I'm such a berk. I'm suffering from fat fingers today. I meant to say 100%, that's one hundred per cent...
Hey parkylondon
I'm with you on that, but its kind of meant to encourage fellow photographers to build relationships of value, not to mention friendships, which take them forward
Have a fab weekend
Cheers
Drew
I agree, but still feel like I am walking into someone's office (everyone has their head down) rather than a shop. I am reminded of the bar scene in The Last Seduction. Which is a shame considering they hold such useful stuff - as well as nuggets such as this....

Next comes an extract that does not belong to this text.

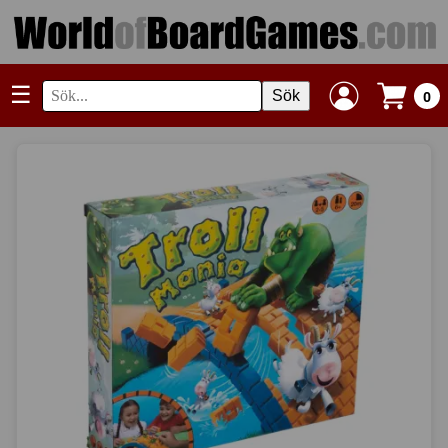
☰
Sök
0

I'm in total agreement with ThePixelMerch©nt, the last time I went in there no-one got up and asked if they could help me, I went to one desk, and they grunted "I'm hire only" and fobbed me off to another desk, only to be fobbed off again by another person.

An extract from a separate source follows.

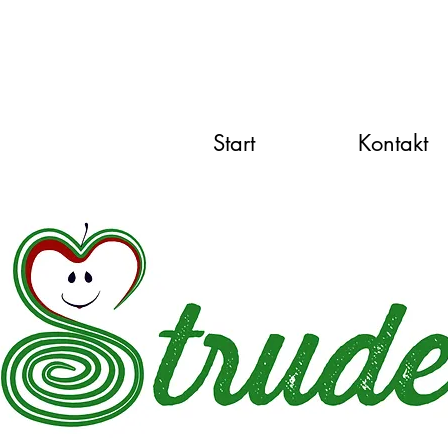
Start
Kontakt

I'm sure they have a wealth of knowledge about photography but they have no idea on customer service and professional presentation.

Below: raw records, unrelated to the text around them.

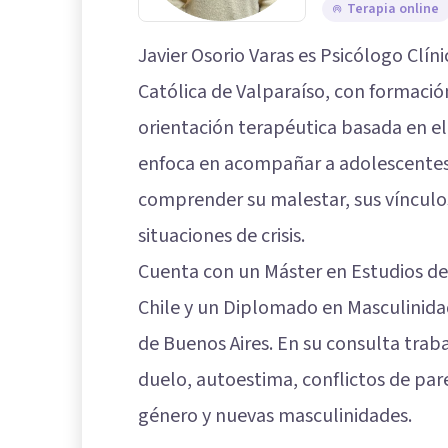
Terapia online
Javier Osorio Varas es Psicólogo Clíni
Católica de Valparaíso, con formació
orientación terapéutica basada en el 
enfoca en acompañar a adolescentes
comprender su malestar, sus víncul
situaciones de crisis.
Cuenta con un Máster en Estudios de 
Chile y un Diplomado en Masculinida
de Buenos Aires. En su consulta tra
duelo, autoestima, conflictos de pare
género y nuevas masculinidades.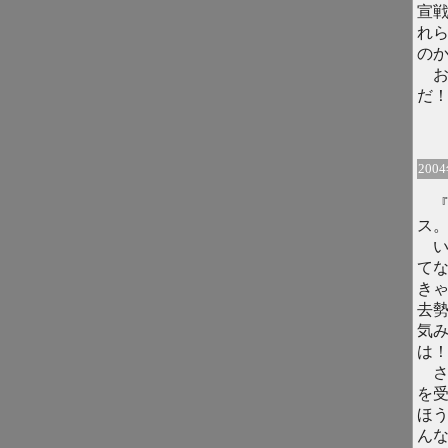
宣
れ
の
お
だ
200
『
ス
い
て
き
去
気
は
さ
を
ほ
ん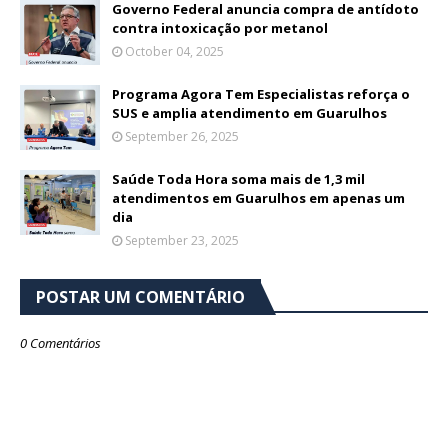
Governo Federal anuncia compra de antídoto
contra intoxicação por metanol
October 04, 2025
Programa Agora Tem Especialistas reforça o
SUS e amplia atendimento em Guarulhos
September 26, 2025
Saúde Toda Hora soma mais de 1,3 mil
atendimentos em Guarulhos em apenas um
dia
September 23, 2025
POSTAR UM COMENTÁRIO
0 Comentários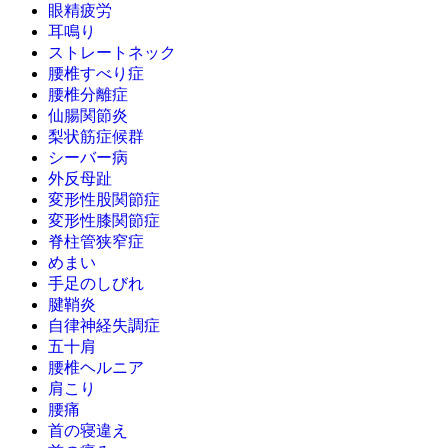
眼精疲労
耳鳴り
ストレートネック
腰椎すべり症
腰椎分離症
仙腸関節炎
梨状筋症候群
シーバー病
外反母趾
変形性股関節症
変形性膝関節症
脊柱管狭窄症
めまい
手足のしびれ
腱鞘炎
自律神経失調症
五十肩
腰椎ヘルニア
肩こり
腰痛
首の寝違え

Their shop is in complete disarray, I went in for a pocket-wizard pre-trigger release. It took them 15 minutes to find one in the pile of cables on the ground. Of which they happily charged me £100 and it broke.
I was in Calumet for rental one day and they said yeah we have those cables for £9, so I got one. Took the other back to TFC, they said they'd only replace it for another shitty cable, which since has broken again.
I really feel that the guys at TFC are just egotistical elitists.
Alas, that was not what your article was about. It was about forging relationships with real people not their counterparts online. So let me finish on a couple of positives:
My favourite rental house in London is filmplus, those guys are cool and down-to-earth, organised and well versed. I also must gush praise towards Canon Professional Services in Australia. Their level of customer service is just above and beyond anything I have ever experienced.
Had a similar experience with bookstores. Heard an interview on the radio about a book of interviews with artists at the Metropolitan Museum, but a guy named Israel. I went from bookstore to bookstore looking for it, it would be a perfect Christmas present for my brother, but no one had heard of it, not at the giant chains, not even at the art books stores.
Then I went to Edwards books here in Toronto. The cashier didn't know, but called over the Art section specialist, who told me it was M.O.M.A., not the Metropolitan, the guys name was Jerusalem, not Israel, and the book was directly behind me at head level.
Of course, after 70 years at the same location, they've now been replaced by a Starbucks.
Thanks for the tip! I would have never have even realized that, such though is the power of the knowledge of other people!
Amen to that. This community is so incredibly important, and it's great to have someone like you around, who's dare I say, a bit different? :)
Hope all is well bud...see you in Dubai!